* [Exercise prompt]
Across the entries that follow, work out the number of lines containing the string "down", and state it alone.

* [Data]

==========

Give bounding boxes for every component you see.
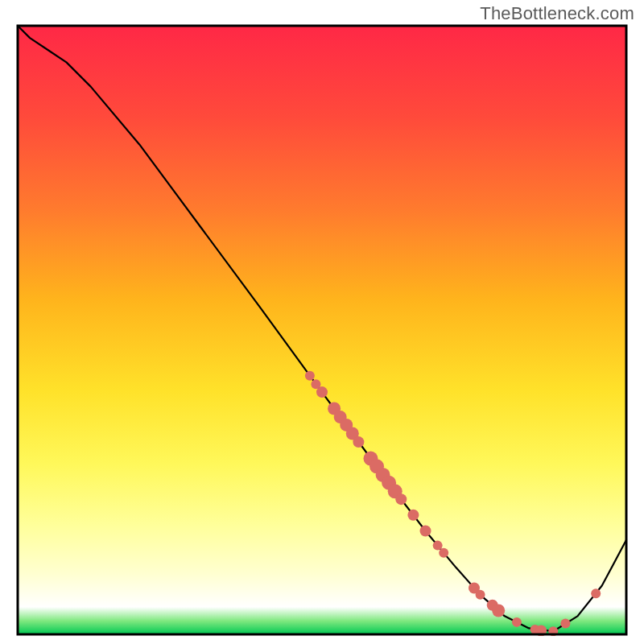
data-point [305,371,315,381]
data-point [492,605,505,617]
data-point [591,588,601,598]
data-point [476,590,485,600]
plot-background [18,26,626,634]
data-point [353,436,364,448]
data-point [420,525,431,536]
data-point [316,386,328,398]
data-point [512,617,522,627]
watermark-text: TheBottleneck.com [480,3,634,24]
data-point [560,618,570,628]
data-point [407,510,419,521]
data-point [439,548,448,558]
plot-area [16,24,628,636]
chart-svg [16,24,628,636]
chart-container: TheBottleneck.com [0,0,644,644]
data-point [395,493,407,505]
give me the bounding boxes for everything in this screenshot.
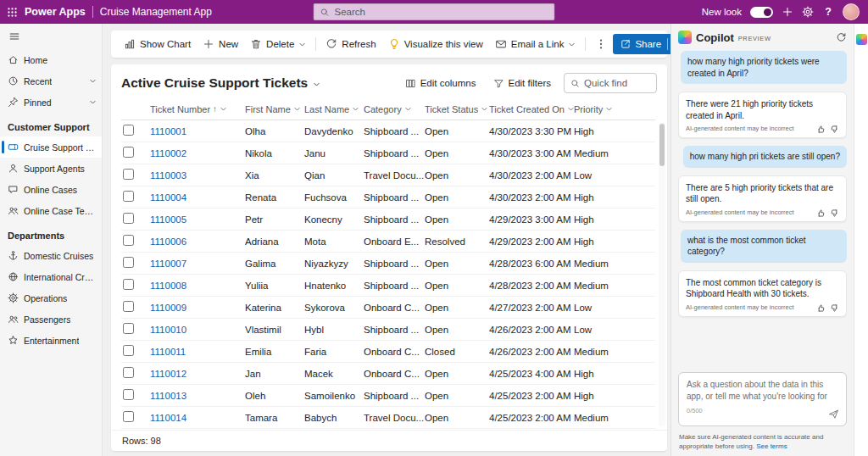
table-row[interactable]: 1110001 OlhaDavydenkoShipboard ...Open4/… — [121, 120, 655, 142]
topbar-left: Power Apps Cruise Management App — [7, 6, 212, 18]
table-cell: Resolved — [425, 236, 489, 247]
command-new[interactable]: New — [197, 34, 244, 54]
view-selector[interactable]: Active Cruise Support Tickets — [121, 75, 320, 91]
row-checkbox[interactable] — [123, 257, 134, 268]
table-row[interactable]: 1110002 NikolaJanuShipboard ...Open4/30/… — [121, 142, 655, 164]
row-checkbox[interactable] — [123, 125, 134, 136]
row-checkbox[interactable] — [123, 169, 134, 180]
row-checkbox[interactable] — [123, 191, 134, 202]
ticket-number-link[interactable]: 1110010 — [150, 325, 186, 335]
ticket-number-link[interactable]: 1110007 — [150, 259, 186, 269]
ticket-number-link[interactable]: 1110014 — [150, 413, 186, 423]
column-header-ticket-number[interactable]: Ticket Number ↑ — [150, 104, 245, 114]
table-row[interactable]: 1110013 OlehSamoilenkoShipboard ...Open4… — [121, 385, 655, 407]
ticket-number-link[interactable]: 1110012 — [150, 369, 186, 379]
see-terms-link[interactable]: See terms — [756, 442, 787, 450]
sidebar-item-online-cases[interactable]: Online Cases — [0, 179, 102, 200]
sidebar-item-operations[interactable]: Operations — [0, 287, 102, 309]
table-cell: Olha — [245, 126, 304, 136]
thumbs-down-icon[interactable] — [830, 125, 839, 134]
column-header-first-name[interactable]: First Name — [245, 104, 304, 114]
column-header-ticket-created-on[interactable]: Ticket Created On — [489, 104, 574, 114]
sidebar-item-home[interactable]: Home — [0, 49, 102, 70]
sidebar-item-support-agents[interactable]: Support Agents — [0, 158, 102, 179]
ticket-number-link[interactable]: 1110009 — [150, 303, 186, 313]
row-checkbox[interactable] — [123, 345, 134, 356]
help-icon[interactable]: ? — [822, 6, 834, 18]
ticket-number-link[interactable]: 1110002 — [150, 148, 186, 158]
ticket-number-link[interactable]: 1110004 — [150, 192, 186, 203]
sidebar-item-entertainment[interactable]: Entertainment — [0, 330, 102, 351]
row-checkbox[interactable] — [123, 301, 134, 312]
more-commands-button[interactable] — [589, 34, 613, 54]
copilot-refresh-icon[interactable] — [836, 32, 847, 43]
ticket-number-link[interactable]: 1110011 — [150, 347, 186, 357]
table-cell: 4/30/2023 2:00 AM — [489, 192, 574, 203]
ticket-number-link[interactable]: 1110005 — [150, 214, 186, 225]
table-row[interactable]: 1110003 XiaQianTravel Docu...Open4/30/20… — [121, 164, 655, 186]
thumbs-up-icon[interactable] — [816, 209, 826, 218]
column-header-ticket-status[interactable]: Ticket Status — [425, 104, 489, 114]
column-header-category[interactable]: Category — [364, 104, 425, 114]
command-show-chart[interactable]: Show Chart — [118, 34, 197, 54]
new-look-toggle[interactable] — [750, 7, 773, 18]
thumbs-down-icon[interactable] — [830, 209, 839, 218]
column-header-priority[interactable]: Priority — [574, 104, 655, 114]
sidebar-item-international-cruises[interactable]: International Cruises — [0, 266, 102, 287]
command-delete[interactable]: Delete — [244, 34, 312, 54]
row-checkbox[interactable] — [123, 279, 134, 290]
row-checkbox[interactable] — [123, 389, 134, 400]
ticket-number-link[interactable]: 1110008 — [150, 281, 186, 291]
add-icon[interactable] — [782, 6, 793, 18]
ticket-number-link[interactable]: 1110001 — [150, 126, 186, 136]
global-search-input[interactable]: Search — [314, 3, 555, 20]
send-icon[interactable] — [828, 409, 839, 420]
row-checkbox[interactable] — [123, 323, 134, 334]
command-refresh[interactable]: Refresh — [320, 34, 381, 54]
row-checkbox[interactable] — [123, 147, 134, 158]
command-visualize-this-view[interactable]: Visualize this view — [382, 34, 489, 54]
table-cell: Oleh — [245, 391, 304, 401]
thumbs-up-icon[interactable] — [816, 125, 826, 134]
brand-label[interactable]: Power Apps — [25, 6, 86, 18]
command-email-a-link[interactable]: Email a Link — [489, 34, 582, 54]
sidebar-item-domestic-cruises[interactable]: Domestic Cruises — [0, 245, 102, 266]
ticket-number-link[interactable]: 1110013 — [150, 391, 186, 401]
sidebar-item-online-case-teams[interactable]: Online Case Teams — [0, 200, 102, 221]
hamburger-menu-icon[interactable] — [8, 31, 20, 42]
table-row[interactable]: 1110004 RenataFuchsovaShipboard ...Open4… — [121, 186, 655, 209]
sidebar-item-recent[interactable]: Recent — [0, 70, 102, 92]
table-row[interactable]: 1110012 JanMacekOnboard C...Open4/25/202… — [121, 363, 655, 385]
ticket-number-link[interactable]: 1110003 — [150, 170, 186, 181]
copilot-question-input[interactable]: Ask a question about the data in this ap… — [678, 372, 847, 426]
table-row[interactable]: 1110008 YuliiaHnatenkoShipboard ...Open4… — [121, 275, 655, 297]
column-header-last-name[interactable]: Last Name — [304, 104, 364, 114]
copilot-toggle-icon[interactable] — [856, 34, 867, 45]
user-avatar[interactable] — [843, 3, 860, 20]
row-checkbox[interactable] — [123, 411, 134, 422]
table-row[interactable]: 1110006 AdrianaMotaOnboard E...Resolved4… — [121, 231, 655, 253]
table-row[interactable]: 1110011 EmiliaFariaOnboard C...Closed4/2… — [121, 341, 655, 363]
thumbs-down-icon[interactable] — [830, 303, 839, 313]
table-row[interactable]: 1110010 VlastimilHyblShipboard ...Open4/… — [121, 319, 655, 341]
row-checkbox[interactable] — [123, 235, 134, 246]
row-checkbox[interactable] — [123, 367, 134, 378]
ticket-number-link[interactable]: 1110006 — [150, 236, 186, 247]
edit-filters-button[interactable]: Edit filters — [489, 75, 556, 92]
table-row[interactable]: 1110009 KaterinaSykorovaOnboard C...Open… — [121, 297, 655, 319]
app-name[interactable]: Cruise Management App — [100, 6, 212, 18]
scrollbar-thumb[interactable] — [659, 124, 665, 166]
edit-columns-button[interactable]: Edit columns — [401, 75, 481, 92]
settings-gear-icon[interactable] — [802, 6, 814, 18]
quick-find-input[interactable]: Quick find — [564, 73, 657, 93]
vertical-scrollbar[interactable] — [659, 122, 665, 426]
sidebar-item-cruise-support-tickets[interactable]: Cruise Support Tickets — [0, 136, 102, 158]
sidebar-item-passengers[interactable]: Passengers — [0, 309, 102, 330]
table-row[interactable]: 1110005 PetrKonecnyShipboard ...Open4/29… — [121, 209, 655, 231]
waffle-icon[interactable] — [7, 7, 18, 18]
table-row[interactable]: 1110007 GalimaNiyazkyzyShipboard ...Open… — [121, 253, 655, 275]
thumbs-up-icon[interactable] — [816, 303, 826, 313]
row-checkbox[interactable] — [123, 213, 134, 224]
table-row[interactable]: 1110014 TamaraBabychTravel Docu...Open4/… — [121, 407, 655, 429]
sidebar-item-pinned[interactable]: Pinned — [0, 92, 102, 113]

==========

* [Solution to the problem]
3